Data entries
==============================

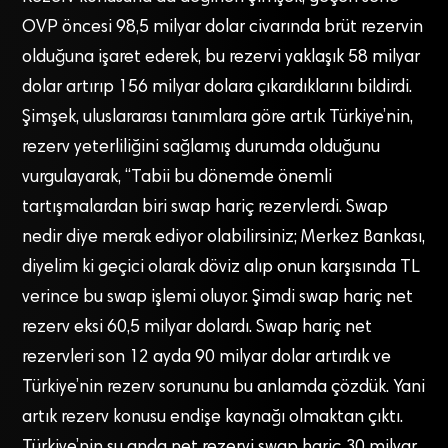
OVP öncesi 98,5 milyar dolar civarında brüt rezervin
olduğuna işaret ederek, bu rezervi yaklaşık 58 milyar
dolar artırıp 156 milyar dolara çıkardıklarını bildirdi.
Şimşek, uluslararası tanımlara göre artık Türkiye’nin,
rezerv yeterliliğini sağlamış durumda olduğunu
vurgulayarak, “Tabii bu dönemde önemli
tartışmalardan biri swap hariç rezervlerdi. Swap
nedir diye merak ediyor olabilirsiniz; Merkez Bankası,
diyelim ki geçici olarak döviz alıp onun karşısında TL
verince bu swap işlemi oluyor. Şimdi swap hariç net
rezerv eksi 60,5 milyar dolardı. Swap hariç net
rezervleri son 12 ayda 90 milyar dolar artırdık ve
Türkiye’nin rezerv sorununu bu anlamda çözdük. Yani
artık rezerv konusu endişe kaynağı olmaktan çıktı.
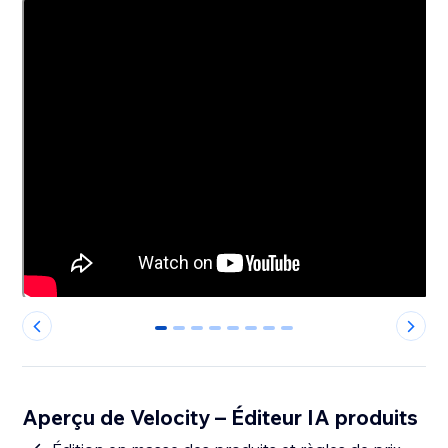
0
1
2
3
4
5
6
7
Aperçu de Velocity – Éditeur IA produits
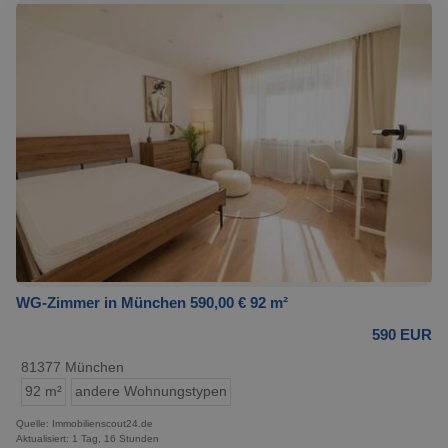
WG-Zimmer in München 590,00 € 92 m²
590 EUR
81377 München
92 m²
andere Wohnungstypen
Quelle: Immobilienscout24.de
Aktualisiert: 1 Tag, 16 Stunden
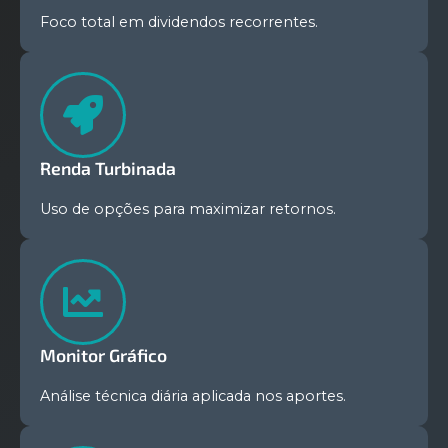
Foco total em dividendos recorrentes.
Renda Turbinada
Uso de opções para maximizar retornos.
Monitor Gráfico
Análise técnica diária aplicada nos aportes.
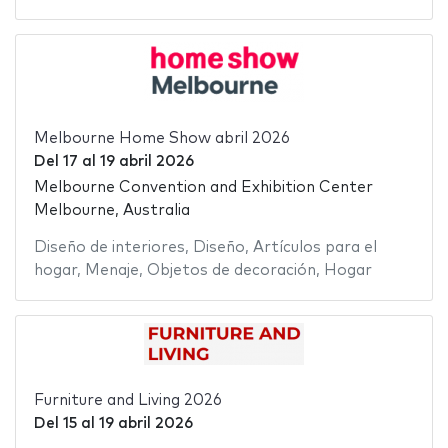
Melbourne Home Show abril 2026
Del
17
al
19 abril 2026
Melbourne Convention and Exhibition Center
Melbourne, Australia
Diseño de interiores
,
Diseño
,
Artículos para el
hogar
,
Menaje
,
Objetos de decoración
,
Hogar
Furniture and Living 2026
Del
15
al
19 abril 2026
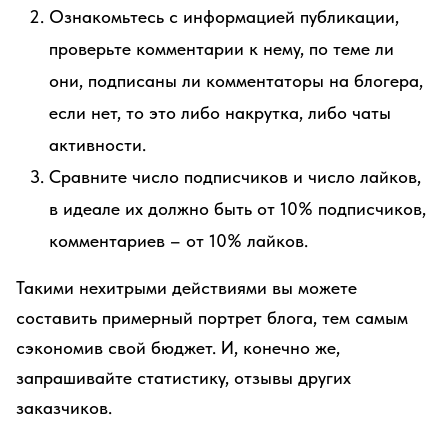
Ознакомьтесь с информацией публикации,
проверьте комментарии к нему, по теме ли
они, подписаны ли комментаторы на блогера,
если нет, то это либо накрутка, либо чаты
активности.
Сравните число подписчиков и число лайков,
в идеале их должно быть от 10% подписчиков,
комментариев – от 10% лайков.
Такими нехитрыми действиями вы можете
составить примерный портрет блога, тем самым
сэкономив свой бюджет. И, конечно же,
запрашивайте статистику, отзывы других
заказчиков.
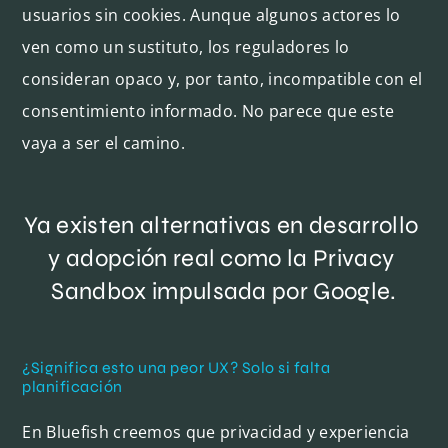
usuarios sin cookies. Aunque algunos actores lo
ven como un sustituto, los reguladores lo
consideran opaco y, por tanto, incompatible con el
consentimiento informado. No parece que este
vaya a ser el camino.
Ya existen alternativas en desarrollo 
y adopción real como la Privacy 
Sandbox impulsada por Google.
¿Significa esto una peor UX? Solo si falta
planificación
En Bluefish creemos que privacidad y experiencia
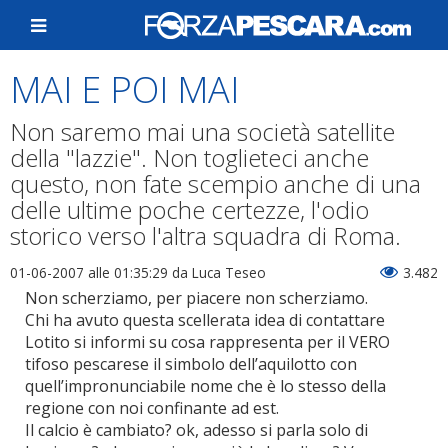
MAI E POI MAI
Non saremo mai una società satellite
della "lazzie". Non toglieteci anche
questo, non fate scempio anche di una
delle ultime poche certezze, l'odio
storico verso l'altra squadra di Roma.
01-06-2007 alle 01:35:29
da Luca Teseo
3.482
Non scherziamo, per piacere non scherziamo.
Chi ha avuto questa scellerata idea di contattare
Lotito si informi su cosa rappresenta per il VERO
tifoso pescarese il simbolo dell’aquilotto con
quell’impronunciabile nome che è lo stesso della
regione con noi confinante ad est.
Il calcio è cambiato? ok, adesso si parla solo di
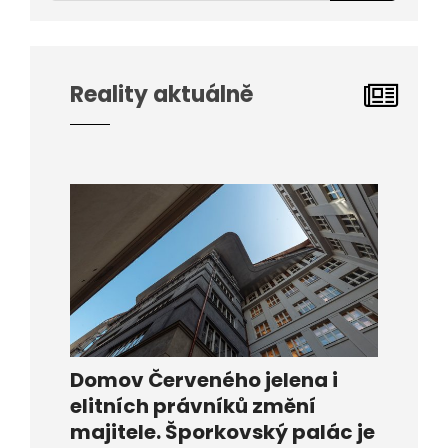
Reality aktuálně
Domov Červeného jelena i
elitních právníků změní
majitele. Šporkovský palác je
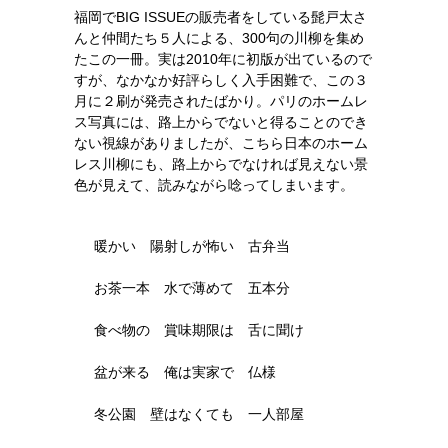
福岡でBIG ISSUEの販売者をしている髭戸太さ
んと仲間たち５人による、300句の川柳を集め
たこの一冊。実は2010年に初版が出ているので
すが、なかなか好評らしく入手困難で、この３
月に２刷が発売されたばかり。パリのホームレ
ス写真には、路上からでないと得ることのでき
ない視線がありましたが、こちら日本のホーム
レス川柳にも、路上からでなければ見えない景
色が見えて、読みながら唸ってしまいます。
暖かい 陽射しが怖い 古弁当
お茶一本 水で薄めて 五本分
食べ物の 賞味期限は 舌に聞け
盆が来る 俺は実家で 仏様
冬公園 壁はなくても 一人部屋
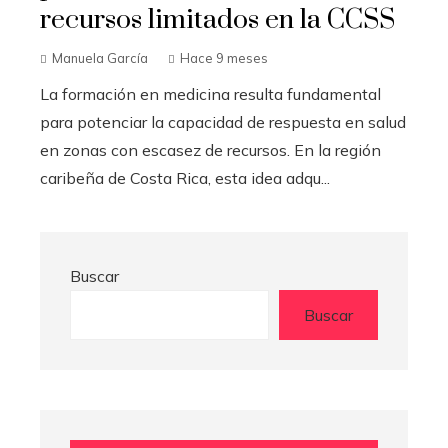
recursos limitados en la CCSS
Manuela García
Hace 9 meses
La formación en medicina resulta fundamental
para potenciar la capacidad de respuesta en salud
en zonas con escasez de recursos. En la región
caribeña de Costa Rica, esta idea adqu...
Buscar
Buscar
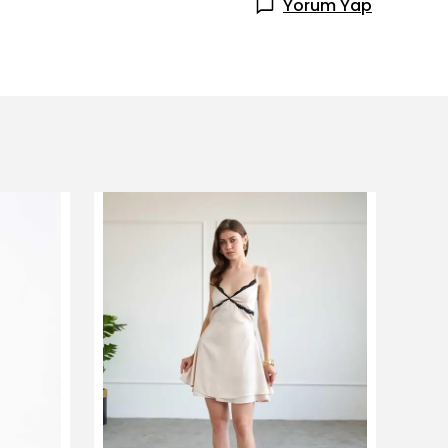
Yorum Yap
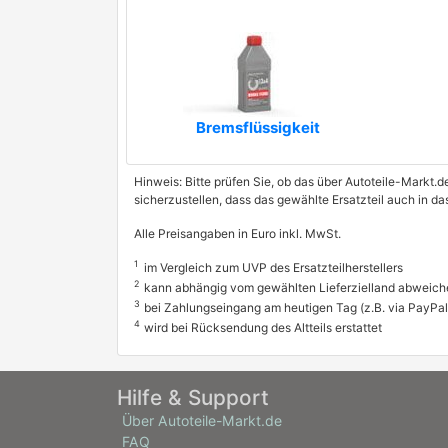
Bremsflüssigkeit
Hinweis: Bitte prüfen Sie, ob das über Autoteile-Markt.d
sicherzustellen, dass das gewählte Ersatzteil auch in d
Alle Preisangaben in Euro inkl. MwSt.
1
im Vergleich zum UVP des Ersatzteilherstellers
2
kann abhängig vom gewählten Lieferzielland abweich
3
bei Zahlungseingang am heutigen Tag (z.B. via PayPal
4
wird bei Rücksendung des Altteils erstattet
Hilfe & Support
Über Autoteile-Markt.de
FAQ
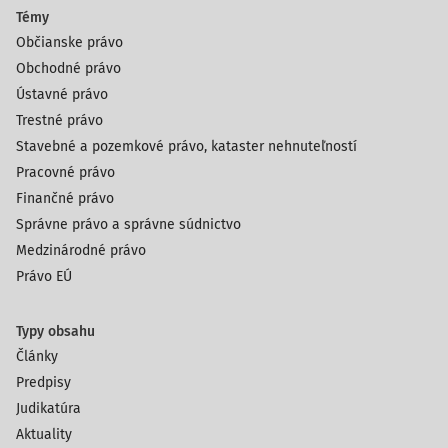
Témy
Občianske právo
Obchodné právo
Ústavné právo
Trestné právo
Stavebné a pozemkové právo, kataster nehnuteľností
Pracovné právo
Finančné právo
Správne právo a správne súdnictvo
Medzinárodné právo
Právo EÚ
Typy obsahu
Články
Predpisy
Judikatúra
Aktuality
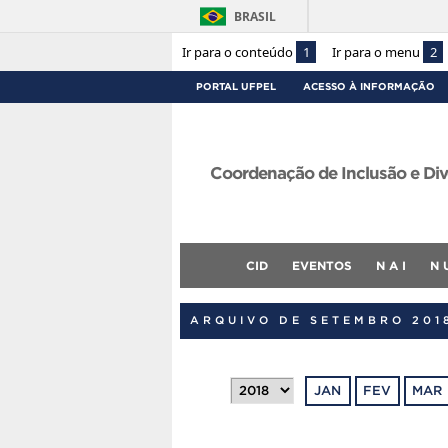
BRASIL
Ir para o conteúdo
1
Ir para o menu
2
PORTAL UFPEL
ACESSO À INFORMAÇÃO
Coordenação de Inclusão e Div
CID
EVENTOS
N A I
N 
ARQUIVO DE SETEMBRO 201
JAN
FEV
MAR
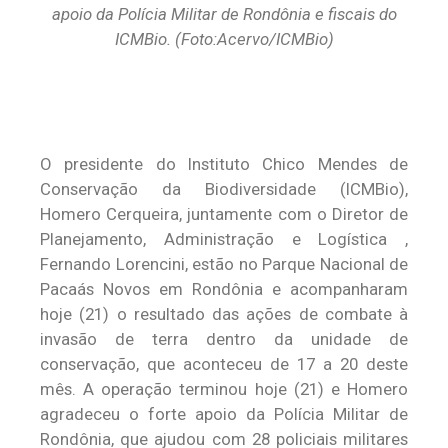
apoio da Polícia Militar de Rondônia e fiscais do
ICMBio. (Foto:Acervo/ICMBio)
O presidente do Instituto Chico Mendes de
Conservação da Biodiversidade (ICMBio),
Homero Cerqueira, juntamente com o Diretor de
Planejamento, Administração e Logística ,
Fernando Lorencini, estão no Parque Nacional de
Pacaás Novos em Rondônia e acompanharam
hoje (21) o resultado das ações de combate à
invasão de terra dentro da unidade de
conservação, que aconteceu de 17 a 20 deste
mês. A operação terminou hoje (21) e Homero
agradeceu o forte apoio da Polícia Militar de
Rondônia, que ajudou com 28 policiais militares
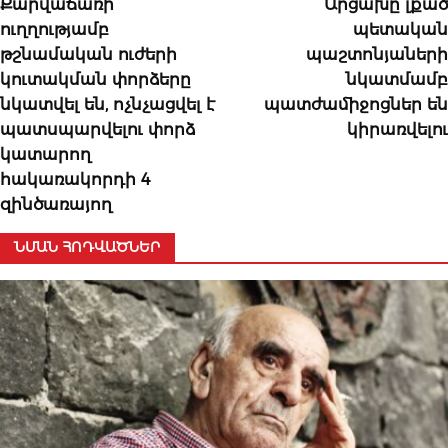
Քարվաճառի
Արցախը լքած
ուղղությամբ
պետական
թշնամական ուժերի
պաշտոնյաների
կուտակման փորձերը
նկատմամբ
նկատվել են, ոչնչացվել է
պատժամիջոցներ են
պատսպարվելու փորձ
կիրառվելու
կատարող
հակառակորդի 4
զինծառայող
ՆՄԱՆ ՀՈԴՎԱԾՆԵՐ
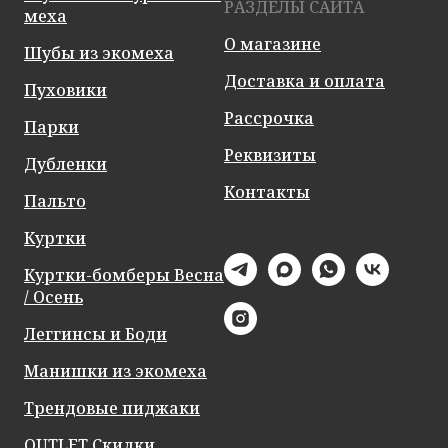
РАЗДЕЛЫ САЙТА
меха
О магазине
Шубы из экомеха
Доставка и оплата
Пуховики
Рассрочка
Парки
Реквизиты
Дубленки
Контакты
Пальто
Куртки
Куртки-бомберы Весна
/ Осень
Леггинсы и Боди
Манишки из экомеха
Трендовые пиджаки
OUTLET Скидки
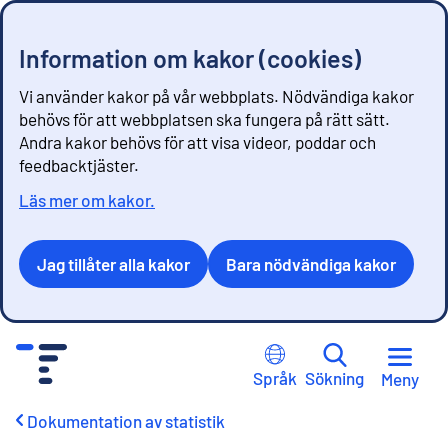
Information om kakor (cookies)
Vi använder kakor på vår webbplats. Nödvändiga kakor
behövs för att webbplatsen ska fungera på rätt sätt.
Andra kakor behövs för att visa videor, poddar och
feedbacktjäster.
Läs mer om kakor.
Jag tillåter alla kakor
Bara nödvändiga kakor
G
å
Språk
Sökning
Meny
t
i
Dokumentation av statistik
l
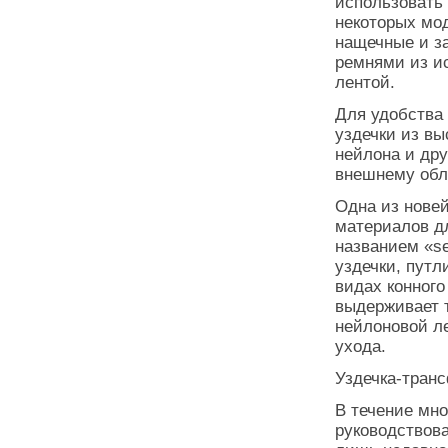
использовать
некоторых мо
нащечные и з
ремнями из и
лентой.
Для удобства
уздечки из вы
нейлона и дру
внешнему обл
Одна из нове
материалов д
названием «se
уздечки, путл
видах конного
выдерживает т
нейлоновой ле
ухода.
Уздечка-тран
В течение мно
руководствов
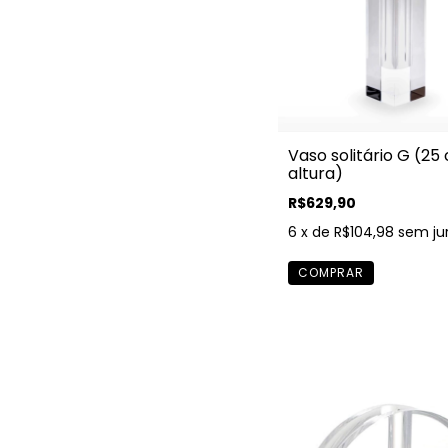
Vaso solitário G (25
altura)
R$629,90
6
x de
R$104,98
sem ju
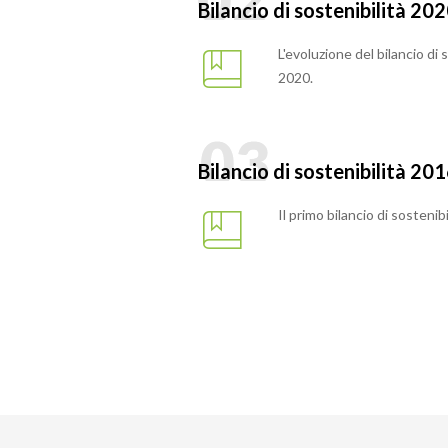
Bilancio di sostenibilità 20
L'evoluzione del bilancio di
2020.
Bilancio di sostenibilità 20
Il primo bilancio di sosteni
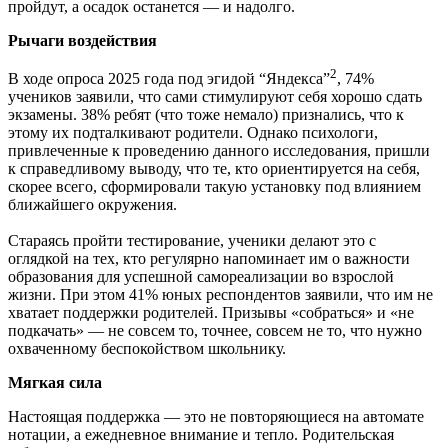
пройдут, а осадок останется — и надолго.
Рычаги воздействия
2
В ходе опроса 2025 года под эгидой “Яндекса”
, 74%
учеников заявили, что сами стимулируют себя хорошо сдать
экзамены. 38% ребят (что тоже немало) признались, что к
этому их подталкивают родители. Однако психологи,
привлеченные к проведению данного исследования, пришли
к справедливому выводу, что те, кто ориентируется на себя,
скорее всего, сформировали такую установку под влиянием
ближайшего окружения.
Стараясь пройти тестирование, ученики делают это с
оглядкой на тех, кто регулярно напоминает им о важности
образования для успешной самореализации во взрослой
жизни. При этом 41% юных респондентов заявили, что им не
хватает поддержки родителей. Призывы «собраться» и «не
подкачать» — не совсем то, точнее, совсем не то, что нужно
охваченному беспокойством школьнику.
Мягкая сила
Настоящая поддержка — это не повторяющиеся на автомате
нотации, а ежедневное внимание и тепло. Родительская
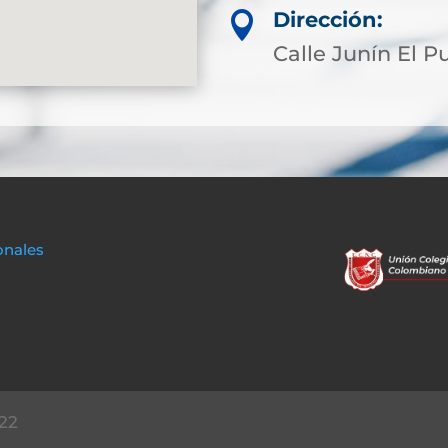
Dirección:

Calle Junín El P
onales
22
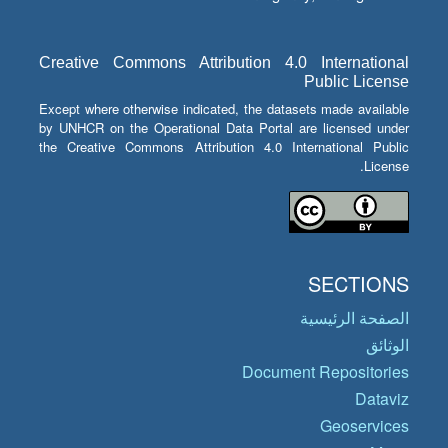
Creative Commons Attribution 4.0 International
Public License
Except where otherwise indicated, the datasets made available
by UNHCR on the Operational Data Portal are licensed under
the Creative Commons Attribution 4.0 International Public
License.
SECTIONS
الصفحة الرئيسية
الوثائق
Document Repositories
Dataviz
Geoservices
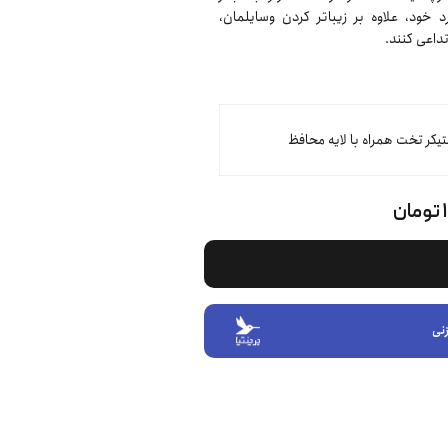
خود، علاوه بر زیباتر کردن وسایلمان،
داعی کنند.
تیکر تخت همراه با لایه محافظ
ن
نی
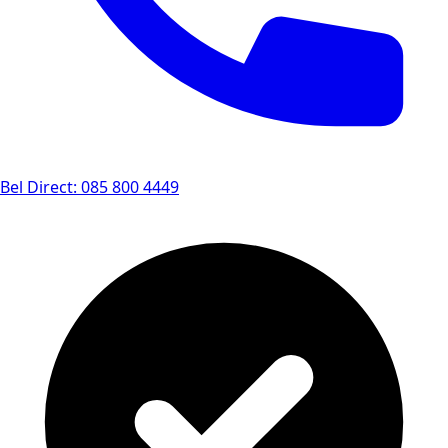
Bel Direct: 085 800 4449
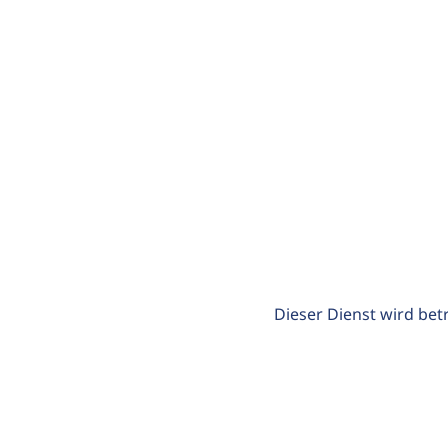
Dieser Dienst wird bet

==============================

- _Try it_: Skip the pictures. Restate exactly the lines from the start of the entries through the line containing "Şimşek, uluslararası tanımlara", both ends included.

- _Answer section_:
OVP öncesi 98,5 milyar dolar civarında brüt rezervin
olduğuna işaret ederek, bu rezervi yaklaşık 58 milyar
dolar artırıp 156 milyar dolara çıkardıklarını bildirdi.
Şimşek, uluslararası tanımlara göre artık Türkiye’nin,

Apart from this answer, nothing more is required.